L'Assessore alla Cultura Nada Di Giandomenico aggiunge: "Le fotografie di Mauro Vitale sono specchi che ci costringono a guardare in faccia l’umanità tradita, sia quella del passato che quella che oggi soffre a causa dei conflitti e della privazione dei diritti fondamentali. Non esistono gerarchie del dolore: ogni genocidio nasce dallo stesso seme, quello della negazione dell’altro. Abbiamo il dovere di educare anche i nostri giovani non solo a ricordare la storia, ma a leggere i segnali del presente con occhio critico. Questa esposizione vuole essere un anticorpo potente contro il ritorno di vecchi spettri, promuovendo una cultura della pace che sia azione quotidiana e consapevolezza interculturale".

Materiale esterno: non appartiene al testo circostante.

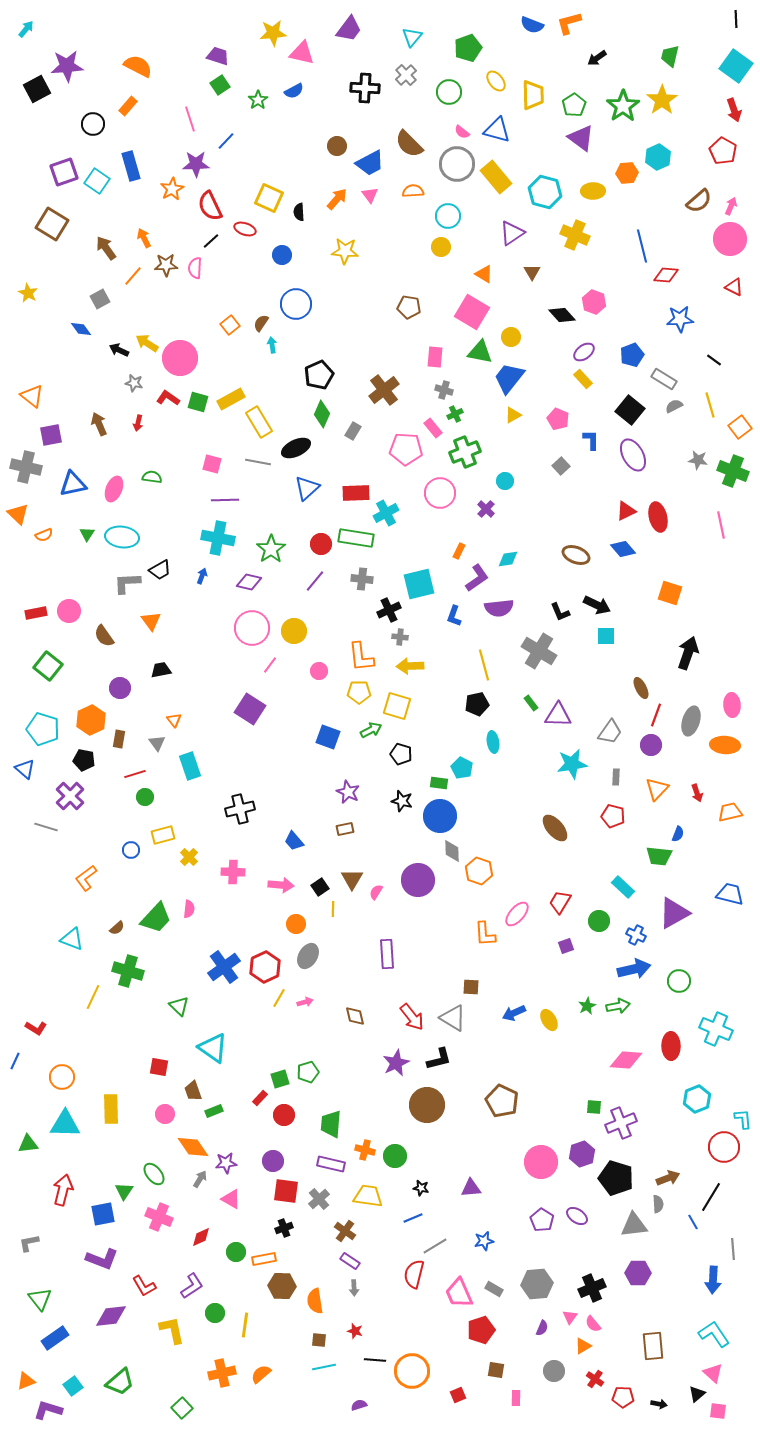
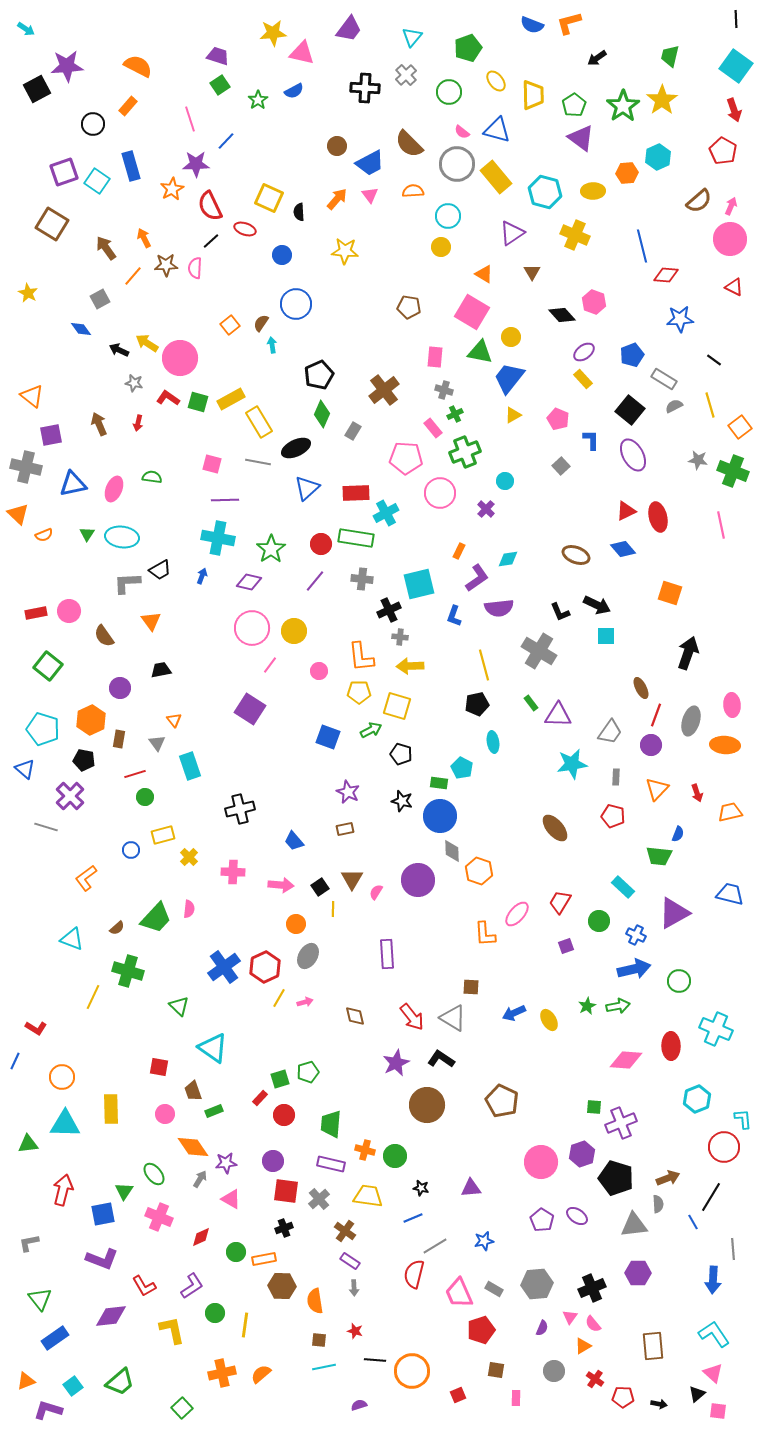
cyan arrow at (26, 29): rotated 84 degrees clockwise
pink pentagon at (406, 449): moved 9 px down
black L-shape at (439, 1059): moved 2 px right; rotated 132 degrees counterclockwise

L’esposizione, visitabile fino al 1° febbraio 2026, propone un percorso che, partendo dal valore imprescindibile della Shoah, abbraccia la pari dignità di tutti i popoli vittime di sterminio. All'incontro parteciperà l'autore Mauro Vitale, che illustrerà come la fotografia di una persona non sia solo un'immagine, ma la testimonianza pulsante di un'esistenza e un mezzo capace di farsi voce universale. Per l'occasione, l'autore proietterà anche un contributo video, uno strumento multimediale scelto per rendere ancora più immersiva e immediata la riflessione sui temi trattati, trasformando la visione in un dialogo necessario per superare le barriere dell'indifferenza.
L'iniziativa sarà arricchita da momenti di approfondimento con letture e interventi per analizzare le crisi umanitarie del tempo attuale, offrendo alla cittadinanza uno spazio di riflessione condivisa sulla responsabilità collettiva e sulla necessità di riconoscere sempre l'umanità nell'altro".